Là, il s'arrêta un instant et se retourna.
A l'
horizon, en deçà du cap Gallo, le croissant
de la
lune allait bientôt s'éteindre dans les
eaux de la mer Ionienne.
Quelques rares étoiles scintillaient à travers d'étroites
déchirures de nuages, poussés par le vent frais du soir. Pendant
les accalmies, un silence absolu régnait autour de l'acropole. Deux ou
trois petites voiles, à peine visibles, sillonnaient la surface du golfe,
le traversant vers
Coron ou le remontant vers Kalamata. Sans le fanal, qui se
balançait en tête de leur mât, peut-être eût-il
été impossible de les reconnaître. En contrebas, sept à
huit
feux brillaient aussi sur divers points du rivage, doublés par la
tremblotante réverbération des
eaux. Etaient-ce des
feux de barques
de pêche, ou des
feux d'habitations, allumés pour la nuit ? On
n'aurait pu le dire.
Nicolas Starkos parcourait, de son regard habitué
aux ténèbres, toute cette immensité.

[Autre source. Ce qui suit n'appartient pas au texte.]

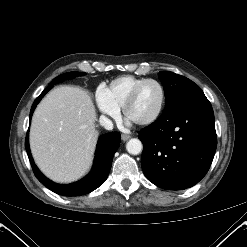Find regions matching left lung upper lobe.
Masks as SVG:
<instances>
[{
    "label": "left lung upper lobe",
    "mask_w": 247,
    "mask_h": 247,
    "mask_svg": "<svg viewBox=\"0 0 247 247\" xmlns=\"http://www.w3.org/2000/svg\"><path fill=\"white\" fill-rule=\"evenodd\" d=\"M158 75L165 91V109L185 96L203 92L197 84L184 76L170 71H161Z\"/></svg>",
    "instance_id": "left-lung-upper-lobe-1"
}]
</instances>
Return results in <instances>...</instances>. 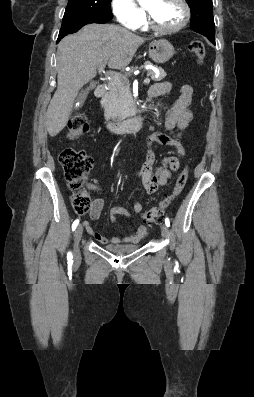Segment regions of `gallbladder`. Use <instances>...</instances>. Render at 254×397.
<instances>
[{
  "instance_id": "bac80fb5",
  "label": "gallbladder",
  "mask_w": 254,
  "mask_h": 397,
  "mask_svg": "<svg viewBox=\"0 0 254 397\" xmlns=\"http://www.w3.org/2000/svg\"><path fill=\"white\" fill-rule=\"evenodd\" d=\"M95 88V84L91 83L89 87H87L85 90L79 93V95L76 98V102L78 104V107H81L83 103L86 100L87 94L89 93L90 90Z\"/></svg>"
}]
</instances>
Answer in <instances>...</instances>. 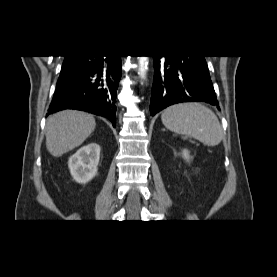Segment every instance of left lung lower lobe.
Here are the masks:
<instances>
[{
	"mask_svg": "<svg viewBox=\"0 0 277 277\" xmlns=\"http://www.w3.org/2000/svg\"><path fill=\"white\" fill-rule=\"evenodd\" d=\"M150 114L179 102L219 105L204 56H153Z\"/></svg>",
	"mask_w": 277,
	"mask_h": 277,
	"instance_id": "obj_1",
	"label": "left lung lower lobe"
}]
</instances>
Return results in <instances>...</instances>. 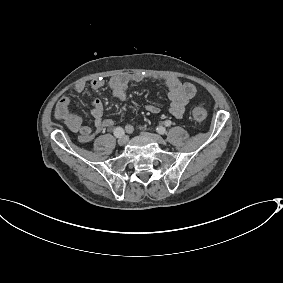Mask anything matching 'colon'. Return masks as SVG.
Wrapping results in <instances>:
<instances>
[{"label":"colon","mask_w":283,"mask_h":283,"mask_svg":"<svg viewBox=\"0 0 283 283\" xmlns=\"http://www.w3.org/2000/svg\"><path fill=\"white\" fill-rule=\"evenodd\" d=\"M192 116L195 120L201 121L207 116V109L202 105H196L192 110Z\"/></svg>","instance_id":"1"}]
</instances>
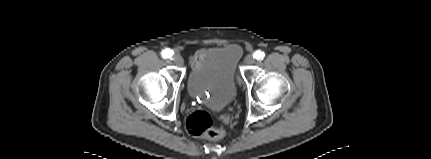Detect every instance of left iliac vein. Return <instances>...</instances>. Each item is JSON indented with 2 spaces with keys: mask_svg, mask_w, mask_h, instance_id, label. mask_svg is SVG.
<instances>
[{
  "mask_svg": "<svg viewBox=\"0 0 431 159\" xmlns=\"http://www.w3.org/2000/svg\"><path fill=\"white\" fill-rule=\"evenodd\" d=\"M255 62L253 55H247L244 59L246 65H252Z\"/></svg>",
  "mask_w": 431,
  "mask_h": 159,
  "instance_id": "obj_1",
  "label": "left iliac vein"
}]
</instances>
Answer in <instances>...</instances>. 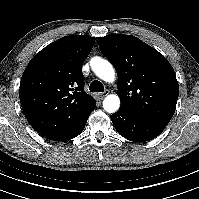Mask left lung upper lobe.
I'll return each mask as SVG.
<instances>
[{"label": "left lung upper lobe", "mask_w": 199, "mask_h": 199, "mask_svg": "<svg viewBox=\"0 0 199 199\" xmlns=\"http://www.w3.org/2000/svg\"><path fill=\"white\" fill-rule=\"evenodd\" d=\"M98 44L117 70L121 107L167 126L179 95L176 75L168 60L132 35L110 34L99 37Z\"/></svg>", "instance_id": "left-lung-upper-lobe-1"}]
</instances>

Il y a dans l'il
du marin une puissance de vision pénétrante, qui lui permet de
voir là où d'autres ne verraient pas. Mais, en ce moment, il semblait
que les choses extérieures ne fussent pas pour impressionner le capitaine
de la
Karysta , accoutumé sans doute à de tout autres scènes.
Non, c'était en lui-même qu'il regardait. Cet
air natal, qui est
comme l'
haleine du pays, il le respirait presque inconsciemment. Et il restait
immobile, pensif, les bras
croisés, tandis que sa tête, rejetée
hors du capuchon, ne remuait pas plus que si elle eût été
de pierre.
Près d'un quart d'heure se passa ainsi. Nicolas Starkos
n'avait cessé d'observer cet occident que délimitait un lointain
horizon de mer. Puis il fit quelques pas en remontant obliquement la falaise.
Ce n'était point au hasard qu'il allait de la sorte. Une secrète
pensée le conduisait ; mais on eût dit que ses yeux évitaient
encore de voir ce qu'ils étaient venus chercher sur les
hauteurs de Vitylo.
D'ailleurs, rien de désolé comme cette côte,
depuis le cap Matapan jusqu'à l'extrême cul-de-sac du golfe. Il
n'y poussait ni orangers, citronniers, églantiers, lauriers-roses, jasmins
de l'
Argolide, figuiers, arbousiers, mûriers, ni rien de ce qui fait de
certaines parties de la Grèce une riche et verdoyante campagne.
Pas un
chêne-vert, pas un platane, pas un grenadier, tranchant sur le sombre
rideau des cyprès et des cèdres. Partout des roches qu'un prochain
éboulement de ces terrains volcaniques pourra bien précipiter
dans les
eaux du golfe. Partout une sorte d'âpreté farouche sur
cette terre du
Magne, insuffisante nourricière de sa population. A peine
quelques pins décharnés, grimaçants, fantasques, dont on
a épuisé la résine, auxquels manque la sève, montrant
les profondes blessures de leurs troncs. Çà et là, de maigres
cactus, véritables chardons épineux, dont les feuilles ressemblent
à de petits hérissons à demi pelés. Nulle part,
enfin, ni aux arbustes rabougris, ni au sol, formé de plus de gravier
que d'humus, de quoi nourrir ces chèvres que leur sobriété
rend peu difficiles, cependant.
Après avoir fait une vingtaine de pas, Nicolas Starkos
s'arrêta de nouveau. Puis, il se retourna vers le nord-est, là
où la crête éloignée du Taygète traçait
son profil sur le fond moins obscur du
ciel. Une ou deux étoiles, qui
se levaient à cette heure, y reposaient encore, au ras de l'
horizon,
comme de gros vers luisants.
Nicolas Starkos était resté
immobile. Il regardait
une petite maison basse, construite en
bois qui occupait un renflement de la
falaise à une cinquantaine de pas. Modeste habitation, isolée
au- dessus du village, à laquelle on n'arrivait que par d'abrupts sentiers,
bâtie au milieu d'un enclos de quelques
arbres à demi dépouillés,
entouré d'une haie d'épines. Cette demeure, on la sentait abandonnée
depuis longtemps. La haie, en mauvais état, ici touffue, là trouée,
ne lui faisait plus une barrière suffisante pour la protéger.
Les
chiens errants, les chacals, qui visitent quelquefois la région,
avaient plus d'une fois ravagé ce petit coin du sol maniote. Mauvaises
herbes et broussailles, c'était l'apport de la nature en ce lieu désert,
depuis que la main de l'homme ne s'y exerçait plus.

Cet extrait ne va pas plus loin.